Day 7: The Importance of Writing Pseudocode
Programming involves solving a lot of abstract problems. It’s always a good idea to tackle this problems by writing a plan first. Without a plan, we might as well just be randomly hitting our keyboards and hoping for the best.
This is what comments and “pseudocode” is for. Pseudocode is basically just typing out what we want to do in English (or your native language). This gives us a written idea of what our actual code should be doing, so that we don’t get lost.
Let’s continue from where we were last time and look at an example.
Here, we want to restrict the bounds of the player’s movement so they can’t go too far up or down.

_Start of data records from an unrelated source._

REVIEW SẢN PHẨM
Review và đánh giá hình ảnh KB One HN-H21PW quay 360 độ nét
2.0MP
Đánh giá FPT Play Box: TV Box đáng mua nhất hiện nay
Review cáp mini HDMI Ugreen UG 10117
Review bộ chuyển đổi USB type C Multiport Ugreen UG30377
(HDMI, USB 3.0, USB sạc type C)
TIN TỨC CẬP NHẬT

I’ve written a plan of how to do this with comments, and then we can go actually write it with C# code.
What’s nice is that any time our pseudocode has the word “if”, that’s a cue to write an if statement in the actual code.
It’s even more important to do for more complicated behaviors. Here my comments show what we want to do in very basic terms, and also suggest some math that will solve the problem.
We can use Mathf.Abs to turn any number positive, and Mathf.Sign to get the positive or negative sign of a number. We can know to use these functions because that is what is required by the pseudocode.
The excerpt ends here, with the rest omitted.